Several genes in the model have been studied in renal cell carcinoma. Arginine vasopressin (AVP) and its type 2 receptor (V2R) play an important role in regulating salt and water homeostasis. Activation of V2R can stimulate the proliferation of renal cell carcinoma (RCC) cell line in vitro [16]. It has been shown that the increase of CXCL5 cytokines is associated with sunitinib resistance in renal cell carcinoma [17]. CCL22, CRP, ICAM1, IFNG, PDGFRA, TGFB1 and TNFSF11 have been confirmed to be involved in the malignant progression and metastasis of renal cell carcinoma through different biological mechanisms [18,19,20,21,22,23,24]. EDN1 may serve as a promising prognostic and diagnostic biomarker for ccRCC [25]. In addition, CXCL5, IL4 may be involved in the regulation of the immune microenvironment in renal cell carcinoma [26].

ccRCC immune models are typically established by screening immune-related lncRNAs. A new prognostic gene marker based on immune lncRNA in patients with KIRC patients was found [27]. Zhao et al. integrated multiple levels of data to construct immune, inflammatory, or KIRC-oriented neighbor networks and KIRC-related gene directed networks. Their analysis showed that genes related to immune and inflammation have unique topological characteristics and related KIRC expression patterns in the networks. Furthermore, they identified five core clusters for constructing specific prognostic biomarkers for KIRC [28]. Another study evaluated the prognostic value of individual gene expression by using TCGA data and ccRCC patient data [29]. In the study, a predictive nomogram was generated. Independent prognostic factors were identified not only for examining the functional involvement of individual genes in vitro and in vivo RCC models but also for the assessment of OS and progression-free survival of patients with ccRCC in the first, fifth, and eighth year [29]. Our study shed light on the role of immune-related genes in tumorigenesis and malignant development of ccRCC. Based on immune genes, we established a novel risk-score model consisting of immune genes and verified it to predict ccRCC prognosis. Our risk model showed excellent predictive performance in terms of prediction and may thus make contribution to developing novel prognostic indexes of ccRCC. Furthermore, we analyzed the expression profiles of the model genes in the pathological grade and stage of RCC. The model-associated immune genes strongly showed an association with immuno-infiltrating cells, which may be used for targeting clinical immunotherapy.

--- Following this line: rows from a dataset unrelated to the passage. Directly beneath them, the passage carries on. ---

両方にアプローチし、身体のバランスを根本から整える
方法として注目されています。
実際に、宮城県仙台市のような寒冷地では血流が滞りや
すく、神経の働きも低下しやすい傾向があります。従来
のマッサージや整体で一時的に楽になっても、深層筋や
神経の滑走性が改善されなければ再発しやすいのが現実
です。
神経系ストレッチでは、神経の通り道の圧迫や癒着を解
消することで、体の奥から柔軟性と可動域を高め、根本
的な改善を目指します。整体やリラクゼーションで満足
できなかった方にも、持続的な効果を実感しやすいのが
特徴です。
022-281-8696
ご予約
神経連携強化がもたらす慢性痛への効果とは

However, our research still has limitations. First, our study only included the expression profiles of a part of the Western population. Extensive sample sequencing data from other countries and races are needed to enhance our conclusions. Second, our results were based on the RNA sequencing results of entire tumor tissue, and the diversity of different cell compositions in the TME was not considered. Third, we only focused on transcriptional expression profile data. Gene methylation level, mutation level, and other equally essential data in tumor progression were not considered. These data are pivotal to exploring tumor progression.

Conclusion

The research provides a basis for the application of immune genes in the prognosis of ccRCC. It is credible for the immune gene risk score model to forecast the prognosis of ccRCC, which serves as an independent prognostic element for ccRCC patients. Our results may be helpful to in personalized treatment for patients with ccRCC and in exploring novel biomarkers for the targeted therapy of ccRCC.